** Exercise prompt **
Transcribe the listing verbatim, please, with images dropped.

** Data records **
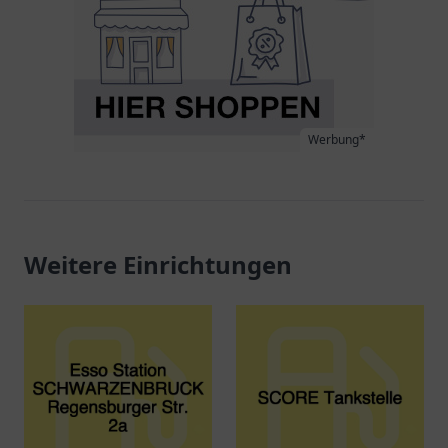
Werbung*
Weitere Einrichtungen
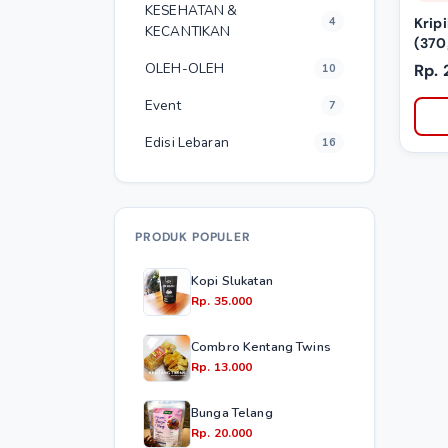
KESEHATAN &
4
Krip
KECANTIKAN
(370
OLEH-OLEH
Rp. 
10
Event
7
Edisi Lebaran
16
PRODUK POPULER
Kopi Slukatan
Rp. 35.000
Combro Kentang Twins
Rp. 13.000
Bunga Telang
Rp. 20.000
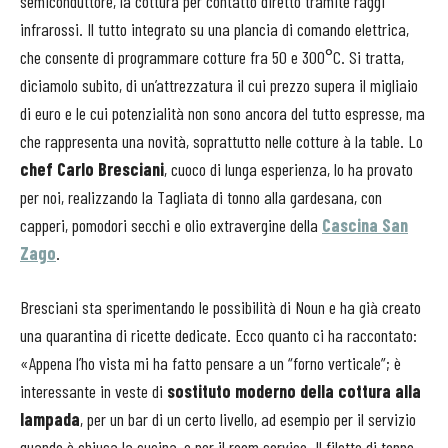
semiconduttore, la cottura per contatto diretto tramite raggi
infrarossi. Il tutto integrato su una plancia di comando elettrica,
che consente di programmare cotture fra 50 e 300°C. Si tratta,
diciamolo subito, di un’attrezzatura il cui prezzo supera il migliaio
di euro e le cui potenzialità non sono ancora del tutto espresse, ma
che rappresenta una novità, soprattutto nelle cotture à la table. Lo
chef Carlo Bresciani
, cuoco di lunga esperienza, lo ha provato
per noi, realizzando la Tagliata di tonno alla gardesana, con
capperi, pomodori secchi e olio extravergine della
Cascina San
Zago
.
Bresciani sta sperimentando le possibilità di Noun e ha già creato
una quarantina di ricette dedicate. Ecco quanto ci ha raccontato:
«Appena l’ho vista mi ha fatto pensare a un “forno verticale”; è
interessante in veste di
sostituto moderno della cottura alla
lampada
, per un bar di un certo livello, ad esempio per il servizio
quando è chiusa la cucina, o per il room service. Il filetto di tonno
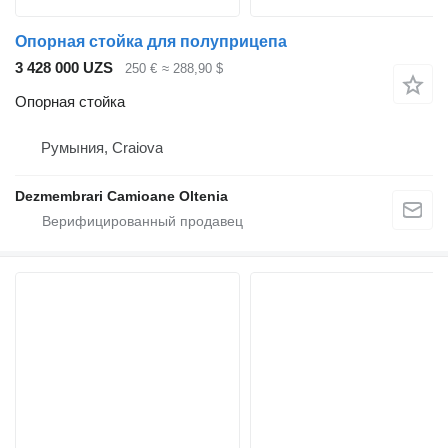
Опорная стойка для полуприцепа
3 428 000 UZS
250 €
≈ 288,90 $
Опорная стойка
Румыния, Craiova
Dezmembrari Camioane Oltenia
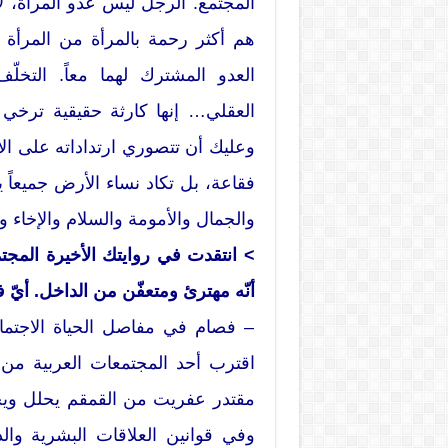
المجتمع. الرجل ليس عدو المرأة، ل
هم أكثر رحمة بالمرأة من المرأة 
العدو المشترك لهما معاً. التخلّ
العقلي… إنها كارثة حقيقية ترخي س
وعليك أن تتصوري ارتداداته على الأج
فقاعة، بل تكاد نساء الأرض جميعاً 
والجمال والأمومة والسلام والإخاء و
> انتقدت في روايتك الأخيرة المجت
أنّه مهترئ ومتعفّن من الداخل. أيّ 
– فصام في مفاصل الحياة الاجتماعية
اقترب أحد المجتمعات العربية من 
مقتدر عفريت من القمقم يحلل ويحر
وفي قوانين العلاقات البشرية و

** Solution to this task **
Werbung*
Weitere Einrichtungen
KESEHATAN &
4
Krip
KECANTIKAN
(370
OLEH-OLEH
Rp. 
10
Event
7
Edisi Lebaran
16
PRODUK POPULER
Kopi Slukatan
Rp. 35.000
Combro Kentang Twins
Rp. 13.000
Bunga Telang
Rp. 20.000
semiconduttore, la cottura per contatto diretto tramite raggi
infrarossi. Il tutto integrato su una plancia di comando elettrica,
che consente di programmare cotture fra 50 e 300°C. Si tratta,
diciamolo subito, di un’attrezzatura il cui prezzo supera il migliaio
di euro e le cui potenzialità non sono ancora del tutto espresse, ma
che rappresenta una novità, soprattutto nelle cotture à la table. Lo
chef Carlo Bresciani
, cuoco di lunga esperienza, lo ha provato
per noi, realizzando la Tagliata di tonno alla gardesana, con
capperi, pomodori secchi e olio extravergine della
Cascina San
Zago
.
Bresciani sta sperimentando le possibilità di Noun e ha già creato
una quarantina di ricette dedicate. Ecco quanto ci ha raccontato:
«Appena l’ho vista mi ha fatto pensare a un “forno verticale”; è
interessante in veste di
sostituto moderno della cottura alla
lampada
, per un bar di un certo livello, ad esempio per il servizio
quando è chiusa la cucina, o per il room service. Il filetto di tonno
Опорная стойка для полуприцепа
3 428 000 UZS
250 €
≈ 288,90 $
Опорная стойка
Румыния, Craiova
Dezmembrari Camioane Oltenia
المجتمع. الرجل ليس عدو المرأة، ل
هم أكثر رحمة بالمرأة من المرأة 
العدو المشترك لهما معاً. التخلّ
العقلي… إنها كارثة حقيقية ترخي س
وعليك أن تتصوري ارتداداته على الأج
فقاعة، بل تكاد نساء الأرض جميعاً 
والجمال والأمومة والسلام والإخاء و
> انتقدت في روايتك الأخيرة المجت
أنّه مهترئ ومتعفّن من الداخل. أيّ 
– فصام في مفاصل الحياة الاجتماعية
اقترب أحد المجتمعات العربية من 
مقتدر عفريت من القمقم يحلل ويحر
وفي قوانين العلاقات البشرية و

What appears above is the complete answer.